Not too long ago, I ran into a woman who saw me with my Bible and asked me why I carried it. Her question was so direct, it took me slightly off-guard. I said something like, “I never know when I might need it.” She looked curious and so I sat down next to her and asked her what she knew about the Bible. She told me she didn’t go to church, but knew about Jesus. I asked a few more questions: “What do you know about him? How come you don’t go to church? Do you have a Bible?” Then she told me that she can’t go to church yet. I was struck by this word “yet,” so I asked her what she meant. “I still do bad things. I’m not good enough yet.”
It is easy for me to forget the state of my life when God’s grace first appeared to me. I look back now and see the destructive road I was traveling. At the time, it seemed like the only road. I don’t remember seeing any exits, or rest stops, or caution signs, though I’m sure they were there. I catch glimpses of what God watched me do and heard me say, and I am so ashamed that to bring it to mind is almost too much to take. He saw everything I did, everywhere I was. He saw the very, very bottom.
But it was there, at the bottom, that I was first overcome by his grace. I had never seen it before. I had not been aware I needed it. I had not been aware of its power and its gentleness. It did not wait for me to stop doing bad things or to clean myself up. It did not wait for “good enough.” It was just suddenly there, mysteriously closer than my own breath when I was at my worst.

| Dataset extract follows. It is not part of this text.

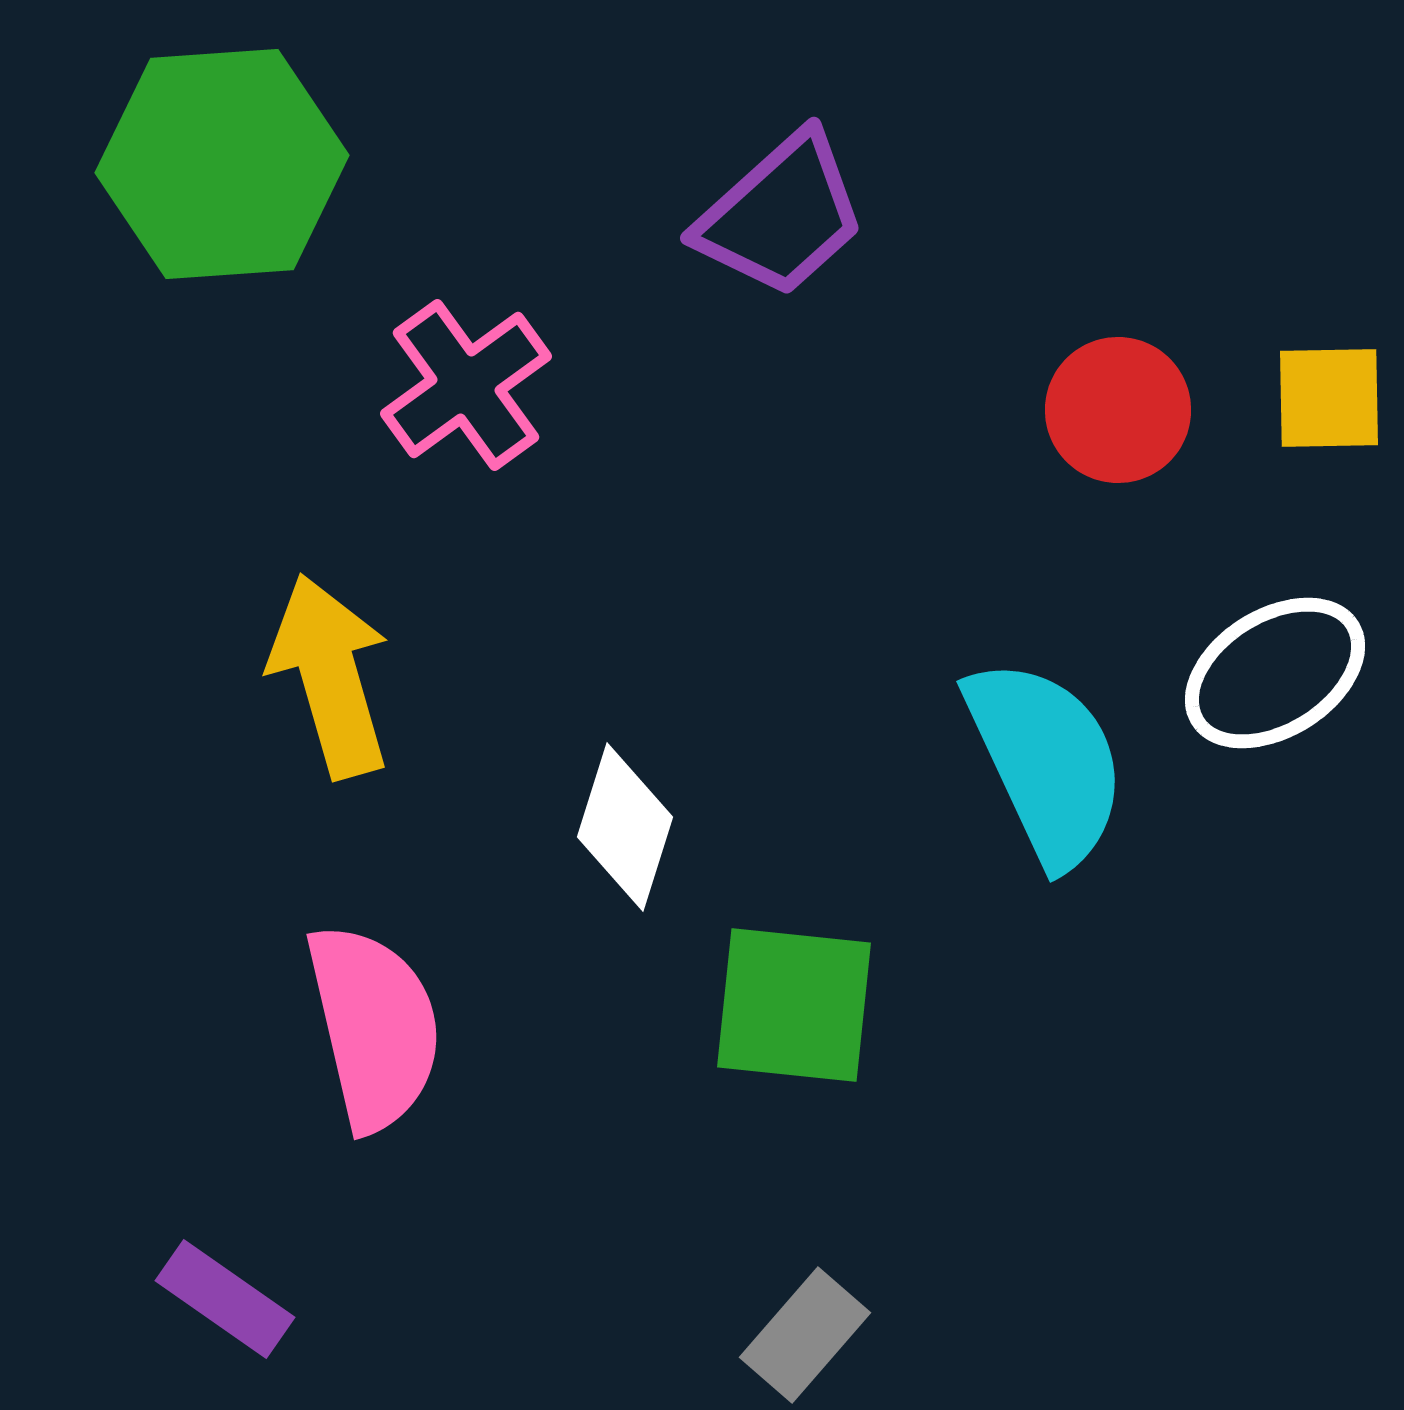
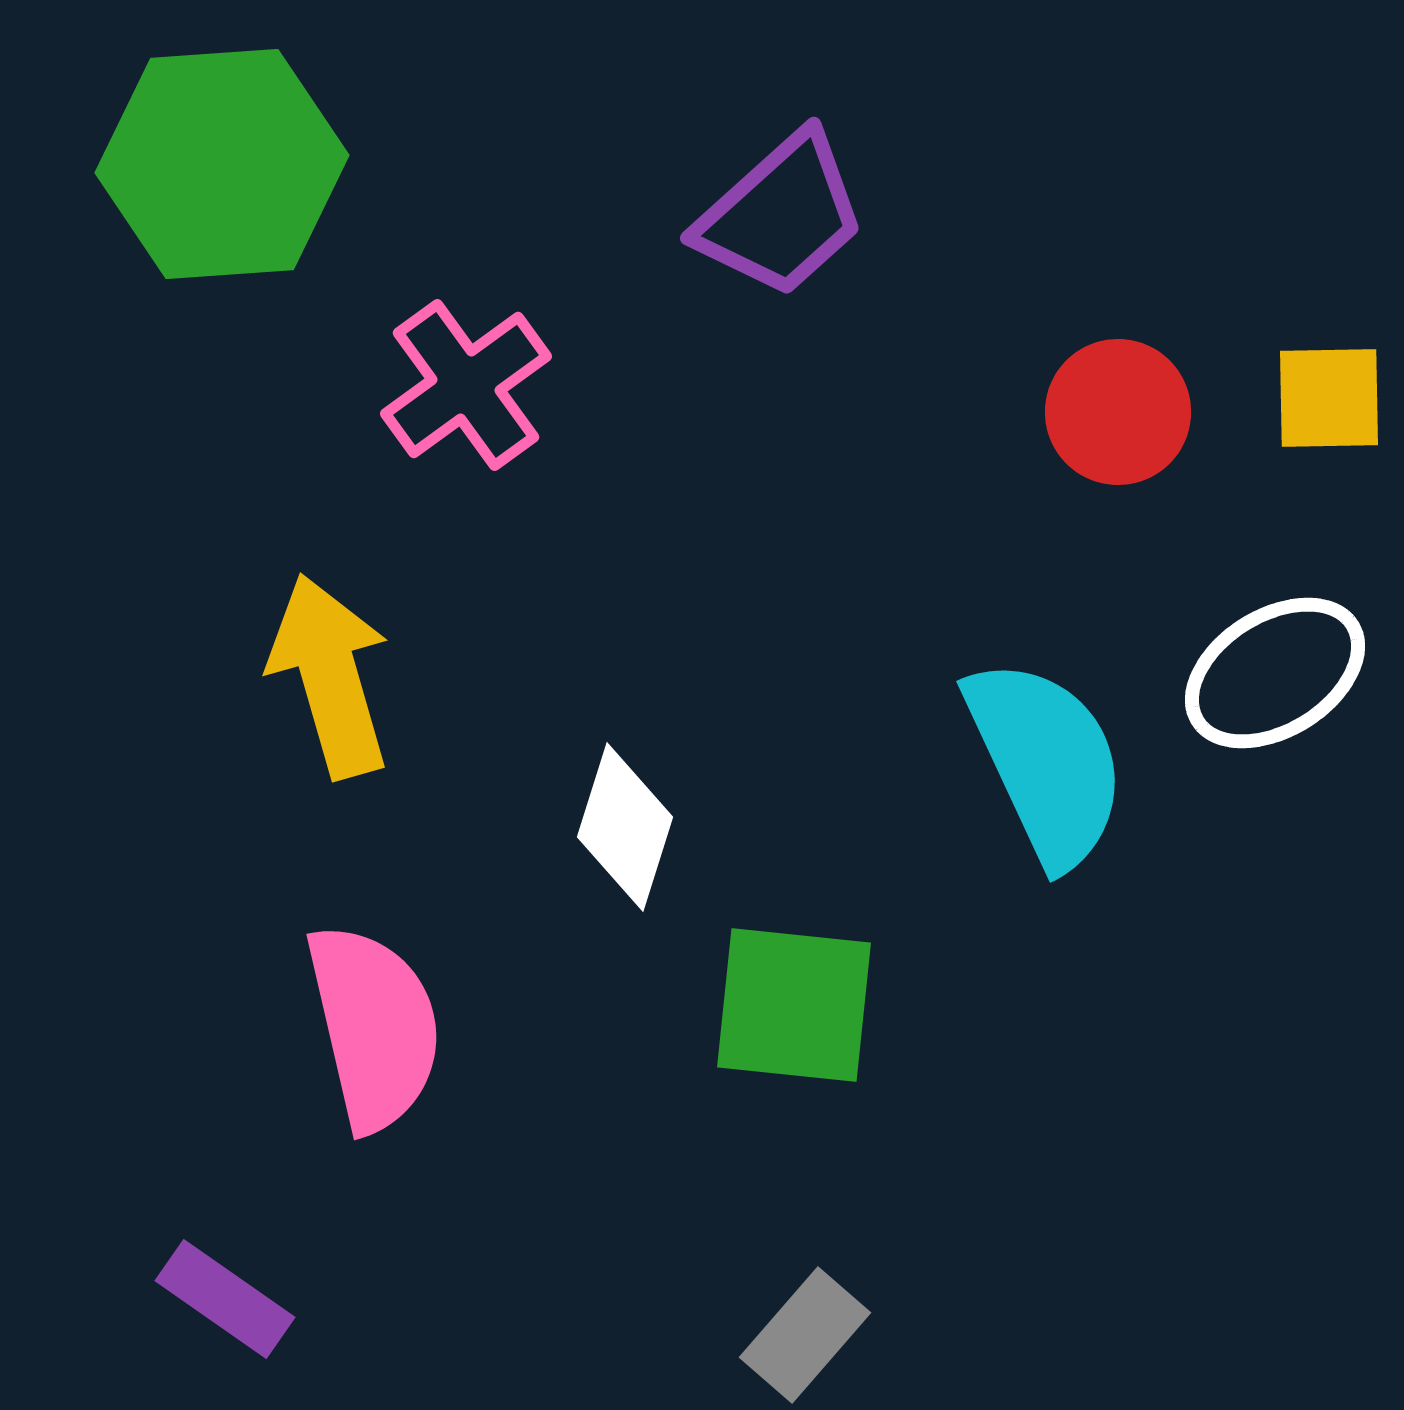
red circle: moved 2 px down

I must encounter people in my day-to-day living who, although they might not say so explicitly, are at or very near their bottom. They are starting to see what they are capable of and how their own hearts can lead them to do things they are ashamed of when they are alone in the dark. I might be the one God will use to show his grace to them in this very moment at the bottom. I might be the one, if I would only be available, that God will use to reveal how his love and grace can cover every deed, every word, and every thought. I might be the one that God will use to show that his mercy simply knows no bounds and reaches in when we are at our worst. I might be the one that God will use to say that Jesus saves now, when we are not good enough, when we still do bad things. (Romans 5:8)
The only way for me to be someone God uses to show that his grace doesn’t wait for “good enough” is to never forget where grace came to me: way before good enough.